WORK INSTRUCTIONS → Check every line of the entries below for the word "this". Then give the number of lines that have it, with nothing added.

RECORDED DATA →
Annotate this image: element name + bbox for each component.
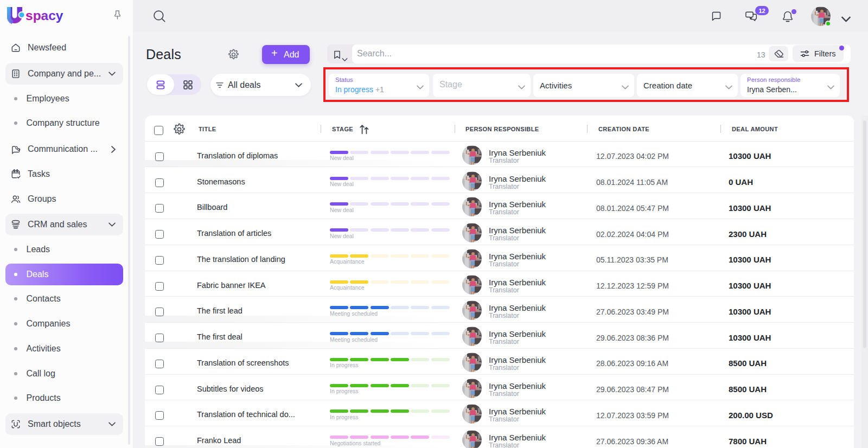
svg-text:spacy: spacy (25, 8, 63, 23)
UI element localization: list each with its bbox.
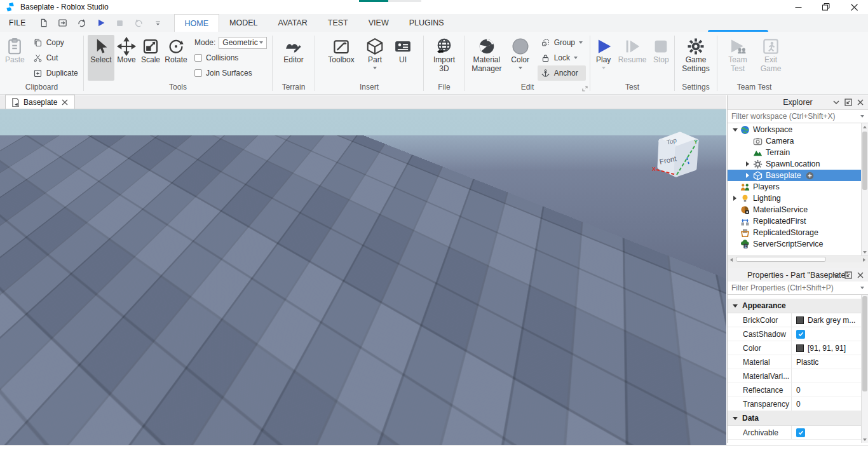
copy-button[interactable]: Copy xyxy=(30,35,81,50)
tab-home[interactable]: HOME xyxy=(174,14,220,32)
explorer-collapse-icon[interactable] xyxy=(831,97,841,107)
document-tab-baseplate[interactable]: Baseplate xyxy=(5,95,75,109)
tab-view[interactable]: VIEW xyxy=(358,14,399,32)
tree-item-replicatedfirst[interactable]: ReplicatedFirst xyxy=(728,215,868,227)
duplicate-button[interactable]: Duplicate xyxy=(30,65,81,81)
collisions-checkbox-row[interactable]: Collisions xyxy=(194,50,267,65)
minimize-button[interactable] xyxy=(784,0,812,14)
resume-button[interactable]: Resume xyxy=(617,35,648,83)
join-surfaces-checkbox[interactable] xyxy=(194,69,202,77)
property-value-color[interactable]: [91, 91, 91] xyxy=(792,341,868,355)
customize-toolbar-icon[interactable] xyxy=(149,15,168,31)
redo-icon[interactable] xyxy=(72,15,92,31)
ui-button[interactable]: UI xyxy=(392,35,414,83)
property-value-archivable[interactable] xyxy=(792,426,868,439)
explorer-close-icon[interactable] xyxy=(855,97,865,107)
play-button[interactable]: Play xyxy=(593,35,614,83)
paste-button[interactable]: Paste xyxy=(4,35,26,83)
undo-icon[interactable] xyxy=(130,15,149,31)
collisions-checkbox[interactable] xyxy=(194,54,202,62)
tree-collapsed-arrow-icon[interactable] xyxy=(743,173,752,178)
property-value-brickcolor[interactable]: Dark grey m... xyxy=(792,313,868,327)
tree-item-players[interactable]: Players xyxy=(728,181,868,193)
game-settings-button[interactable]: Game Settings xyxy=(679,35,713,83)
stop-icon[interactable] xyxy=(111,15,130,31)
tree-item-baseplate[interactable]: Baseplate xyxy=(728,170,868,181)
join-surfaces-checkbox-row[interactable]: Join Surfaces xyxy=(194,65,267,81)
tree-item-workspace[interactable]: Workspace xyxy=(728,124,868,135)
3d-viewport[interactable]: Top Front X Y xyxy=(0,109,726,445)
section-collapse-arrow-icon[interactable] xyxy=(733,304,738,308)
tree-item-serverscriptservice[interactable]: ServerScriptService xyxy=(728,238,868,250)
archivable-checkbox[interactable] xyxy=(796,428,805,437)
mode-dropdown[interactable]: Geometric xyxy=(219,37,267,49)
scale-tool-button[interactable]: Scale xyxy=(139,35,163,83)
scroll-up-icon[interactable] xyxy=(862,123,868,130)
tab-close-icon[interactable] xyxy=(61,99,69,106)
group-button[interactable]: Group xyxy=(538,35,586,50)
property-text-value[interactable]: Plastic xyxy=(796,358,818,367)
property-value-reflectance[interactable]: 0 xyxy=(792,383,868,397)
properties-vertical-scrollbar[interactable] xyxy=(861,295,868,443)
edit-dialog-launcher-icon[interactable] xyxy=(582,86,588,92)
tree-collapsed-arrow-icon[interactable] xyxy=(731,196,739,201)
scroll-down-icon[interactable] xyxy=(862,436,868,443)
brickcolor-color-swatch-icon[interactable] xyxy=(796,316,804,324)
lock-button[interactable]: Lock xyxy=(538,50,586,65)
tree-collapsed-arrow-icon[interactable] xyxy=(743,161,752,166)
plus-badge-icon[interactable] xyxy=(806,172,814,180)
color-button[interactable]: Color xyxy=(508,35,532,83)
cut-button[interactable]: Cut xyxy=(30,50,81,65)
properties-filter-dropdown-icon[interactable] xyxy=(860,287,864,289)
scroll-right-icon[interactable] xyxy=(861,256,867,263)
play-icon[interactable] xyxy=(92,15,111,31)
team-test-button[interactable]: Team Test xyxy=(724,35,751,83)
tree-expanded-arrow-icon[interactable] xyxy=(731,128,739,132)
tree-item-lighting[interactable]: Lighting xyxy=(728,193,868,204)
tree-item-camera[interactable]: Camera xyxy=(728,135,868,147)
part-dropdown-icon[interactable] xyxy=(373,67,377,69)
close-button[interactable] xyxy=(840,0,868,14)
property-text-value[interactable]: 0 xyxy=(796,400,801,409)
explorer-horizontal-scrollbar[interactable] xyxy=(728,255,868,262)
scrollbar-thumb[interactable] xyxy=(736,257,826,262)
tab-test[interactable]: TEST xyxy=(318,14,358,32)
restore-button[interactable] xyxy=(812,0,840,14)
property-text-value[interactable]: Dark grey m... xyxy=(808,316,855,325)
toolbox-button[interactable]: Toolbox xyxy=(325,35,358,83)
exit-game-button[interactable]: Exit Game xyxy=(757,35,784,83)
scroll-down-icon[interactable] xyxy=(862,248,868,255)
anchor-button[interactable]: Anchor xyxy=(538,65,586,81)
stop-button[interactable]: Stop xyxy=(650,35,672,83)
group-dropdown-icon[interactable] xyxy=(579,41,583,44)
properties-collapse-icon[interactable] xyxy=(831,270,841,280)
tree-item-terrain[interactable]: Terrain xyxy=(728,147,868,158)
part-button[interactable]: Part xyxy=(363,35,387,83)
tab-avatar[interactable]: AVATAR xyxy=(268,14,318,32)
property-text-value[interactable]: [91, 91, 91] xyxy=(808,344,846,353)
explorer-dock-icon[interactable] xyxy=(843,97,853,107)
section-header-data[interactable]: Data xyxy=(728,411,868,426)
file-menu-button[interactable]: FILE xyxy=(0,18,34,27)
scroll-left-icon[interactable] xyxy=(728,256,735,263)
scrollbar-thumb[interactable] xyxy=(862,296,867,391)
tree-item-replicatedstorage[interactable]: ReplicatedStorage xyxy=(728,227,868,238)
section-collapse-arrow-icon[interactable] xyxy=(733,417,738,420)
explorer-filter-input[interactable] xyxy=(728,112,860,121)
properties-dock-icon[interactable] xyxy=(843,270,853,280)
properties-close-icon[interactable] xyxy=(855,270,865,280)
explorer-vertical-scrollbar[interactable] xyxy=(861,123,868,255)
color-color-swatch-icon[interactable] xyxy=(796,344,804,352)
lock-dropdown-icon[interactable] xyxy=(574,57,578,59)
tree-item-spawnlocation[interactable]: SpawnLocation xyxy=(728,158,868,170)
new-file-icon[interactable] xyxy=(34,15,53,31)
terrain-editor-button[interactable]: Editor xyxy=(278,35,309,83)
property-text-value[interactable]: 0 xyxy=(796,386,801,395)
open-file-icon[interactable] xyxy=(53,15,72,31)
property-value-transparency[interactable]: 0 xyxy=(792,397,868,411)
tree-item-materialservice[interactable]: MaterialService xyxy=(728,204,868,215)
tab-plugins[interactable]: PLUGINS xyxy=(399,14,454,32)
play-dropdown-icon[interactable] xyxy=(602,67,606,69)
explorer-filter-dropdown-icon[interactable] xyxy=(860,115,864,118)
property-value-castshadow[interactable] xyxy=(792,327,868,341)
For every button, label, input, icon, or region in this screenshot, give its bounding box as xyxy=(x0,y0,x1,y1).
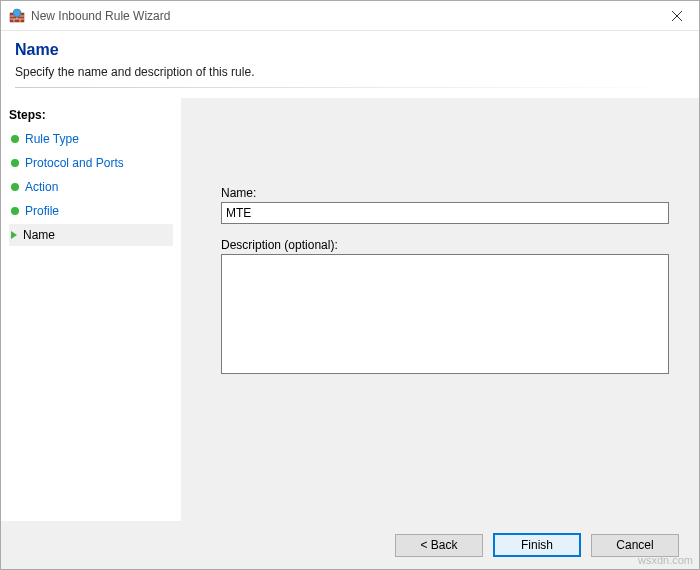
step-label: Rule Type xyxy=(25,132,79,146)
name-input[interactable] xyxy=(221,202,669,224)
description-field-group: Description (optional): xyxy=(221,238,669,511)
titlebar: New Inbound Rule Wizard xyxy=(1,1,699,31)
bullet-icon xyxy=(11,207,19,215)
svg-point-9 xyxy=(13,9,21,17)
step-protocol-and-ports[interactable]: Protocol and Ports xyxy=(9,152,173,174)
bullet-icon xyxy=(11,159,19,167)
step-rule-type[interactable]: Rule Type xyxy=(9,128,173,150)
step-label: Action xyxy=(25,180,58,194)
steps-sidebar: Steps: Rule Type Protocol and Ports Acti… xyxy=(1,98,181,521)
steps-label: Steps: xyxy=(9,108,173,122)
step-action[interactable]: Action xyxy=(9,176,173,198)
footer: < Back Finish Cancel xyxy=(1,521,699,569)
name-field-group: Name: xyxy=(221,186,669,224)
name-label: Name: xyxy=(221,186,669,200)
finish-button[interactable]: Finish xyxy=(493,533,581,557)
window-title: New Inbound Rule Wizard xyxy=(31,9,654,23)
bullet-icon xyxy=(11,135,19,143)
content: Steps: Rule Type Protocol and Ports Acti… xyxy=(1,98,699,521)
page-title: Name xyxy=(15,41,685,59)
bullet-icon xyxy=(11,183,19,191)
description-input[interactable] xyxy=(221,254,669,374)
cancel-button[interactable]: Cancel xyxy=(591,534,679,557)
wizard-window: New Inbound Rule Wizard Name Specify the… xyxy=(0,0,700,570)
step-label: Protocol and Ports xyxy=(25,156,124,170)
main-panel: Name: Description (optional): xyxy=(181,98,699,521)
close-button[interactable] xyxy=(654,1,699,31)
page-subtitle: Specify the name and description of this… xyxy=(15,65,685,79)
divider xyxy=(15,87,685,88)
back-button[interactable]: < Back xyxy=(395,534,483,557)
description-label: Description (optional): xyxy=(221,238,669,252)
header: Name Specify the name and description of… xyxy=(1,31,699,98)
step-name[interactable]: Name xyxy=(9,224,173,246)
current-step-icon xyxy=(11,231,17,239)
step-label: Name xyxy=(23,228,55,242)
close-icon xyxy=(672,11,682,21)
step-label: Profile xyxy=(25,204,59,218)
step-profile[interactable]: Profile xyxy=(9,200,173,222)
firewall-icon xyxy=(9,8,25,24)
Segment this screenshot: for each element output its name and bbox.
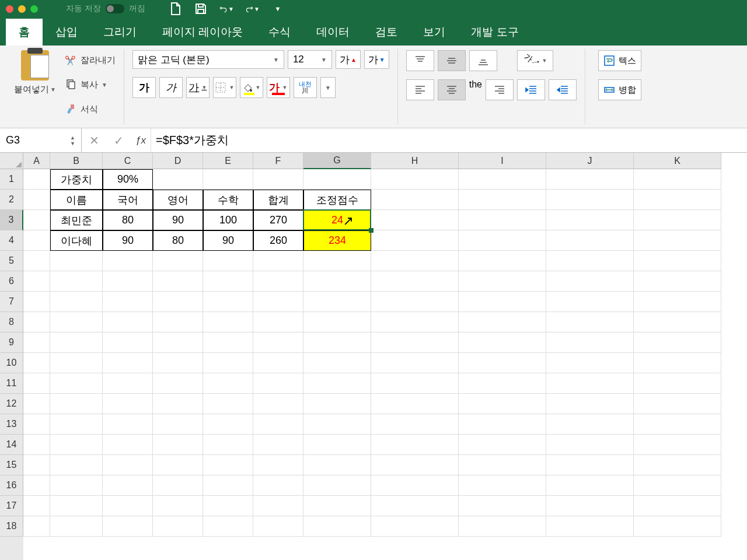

EXERCISE RESPONSE → 4